*Task directions*: Go through the material line by line and copy each one with the word "Cannabis".

· · · · ·

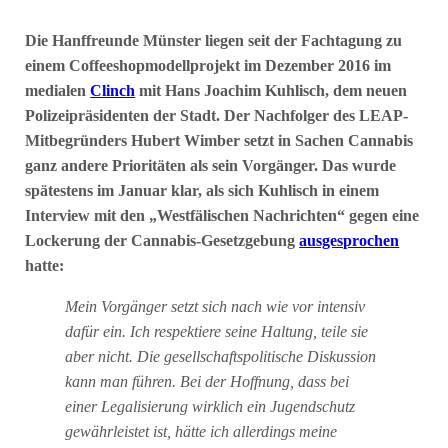
Die Hanffreunde Münster liegen seit der Fachtagung zu
einem Coffeeshopmodellprojekt im Dezember 2016 im
medialen
Clinch
mit Hans Joachim Kuhlisch, dem neuen
Polizeipräsidenten der Stadt. Der Nachfolger des LEAP-
Mitbegründers Hubert Wimber setzt in Sachen Cannabis
ganz andere Prioritäten als sein Vorgänger. Das wurde
spätestens im Januar klar, als sich Kuhlisch in einem
Interview mit den „Westfälischen Nachrichten“ gegen eine
Lockerung der Cannabis-Gesetzgebung
ausgesprochen
hatte:
Mein Vorgänger setzt sich nach wie vor intensiv
dafür ein. Ich respektiere seine Haltung, teile sie
aber nicht. Die gesellschaftspolitische Diskussion
kann man führen. Bei der Hoffnung, dass bei
einer Legalisierung wirklich ein Jugendschutz
gewährleistet ist, hätte ich allerdings meine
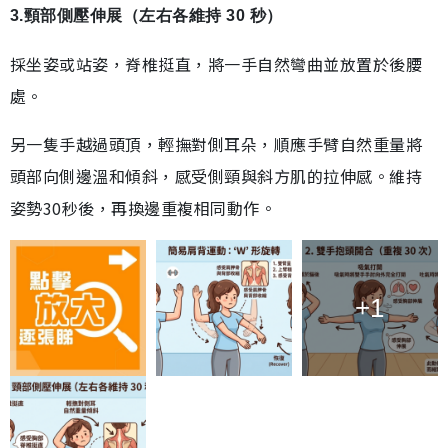
3.頸部側壓伸展（左右各維持 30 秒）
採坐姿或站姿，脊椎挺直，將一手自然彎曲並放置於後腰
處。
另一隻手越過頭頂，輕撫對側耳朵，順應手臂自然重量將
頭部向側邊溫和傾斜，感受側頸與斜方肌的拉伸感。維持
姿勢30秒後，再換邊重複相同動作。
+1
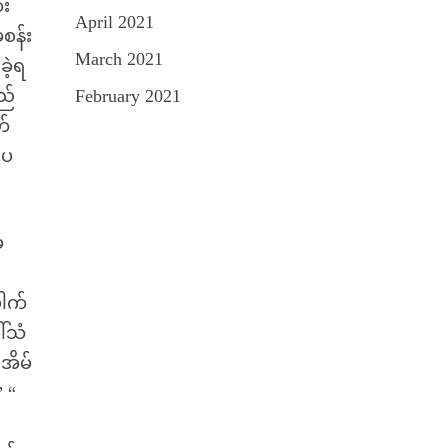
ား
April 2021
စန်း
March 2021
ဲ့ရ
ည်
February 2021
တ်
ပေ
မ
ါက်
ါ်သံ
အိမ်
 “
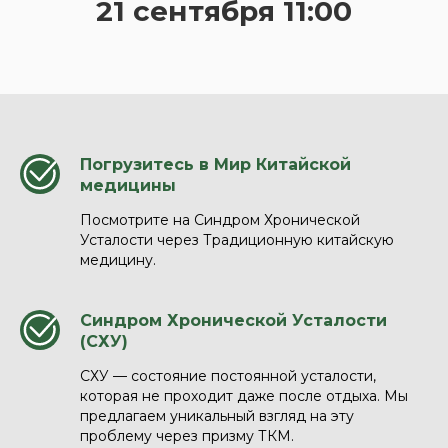
21 сентября 11:00
Погрузитесь в Мир Китайской
медицины
Посмотрите на Синдром Хронической
Усталости через Традиционную китайскую
медицину.
Синдром Хронической Усталости
(СХУ)
СХУ — состояние постоянной усталости,
которая не проходит даже после отдыха. Мы
предлагаем уникальный взгляд на эту
проблему через призму ТКМ.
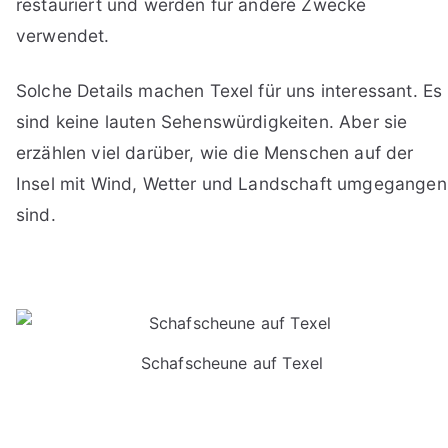
restauriert und werden für andere Zwecke
verwendet.
Solche Details machen Texel für uns interessant. Es
sind keine lauten Sehenswürdigkeiten. Aber sie
erzählen viel darüber, wie die Menschen auf der
Insel mit Wind, Wetter und Landschaft umgegangen
sind.
Schafscheune auf Texel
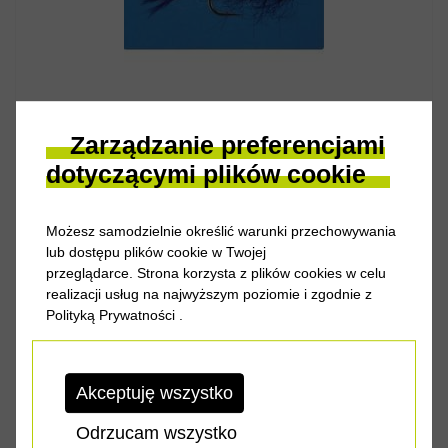
Zarządzanie preferencjami
Cena od
3.50 zł
dotyczącymi plików cookie
Możesz samodzielnie określić warunki przechowywania
WIZARD ANDRZEJ ZASADZKI NIMFY, LARWY
lub dostępu plików cookie w Twojej
(BEZZADZIOROWE)
przeglądarce. Strona korzysta z plików cookies w celu
realizacji usług na najwyższym poziomie i zgodnie z
Polityką Prywatności
.
ZOBACZ PRODUKT
Akceptuję wszystko
Odrzucam wszystko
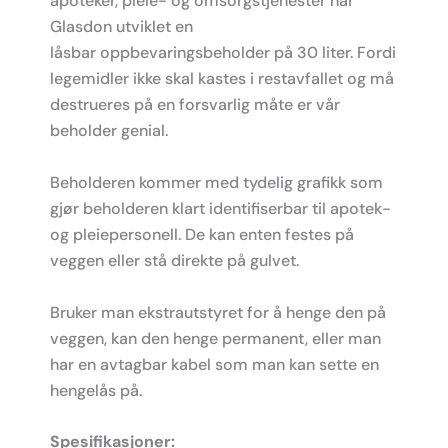
apoteker, pleie- og omsorgstjenester har
Glasdon utviklet en
låsbar oppbevaringsbeholder på 30 liter. Fordi
legemidler ikke skal kastes i restavfallet og må
destrueres på en forsvarlig måte er vår
beholder genial.
Beholderen kommer med tydelig grafikk som
gjør beholderen klart identifiserbar til apotek-
og pleiepersonell. De kan enten festes på
veggen eller stå direkte på gulvet.
Bruker man ekstrautstyret for å henge den på
veggen, kan den henge permanent, eller man
har en avtagbar kabel som man kan sette en
hengelås på.
Spesifikasjoner:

· · · · ·

*Worked solution*:
Mitbegründers Hubert Wimber setzt in Sachen Cannabis
Lockerung der Cannabis-Gesetzgebung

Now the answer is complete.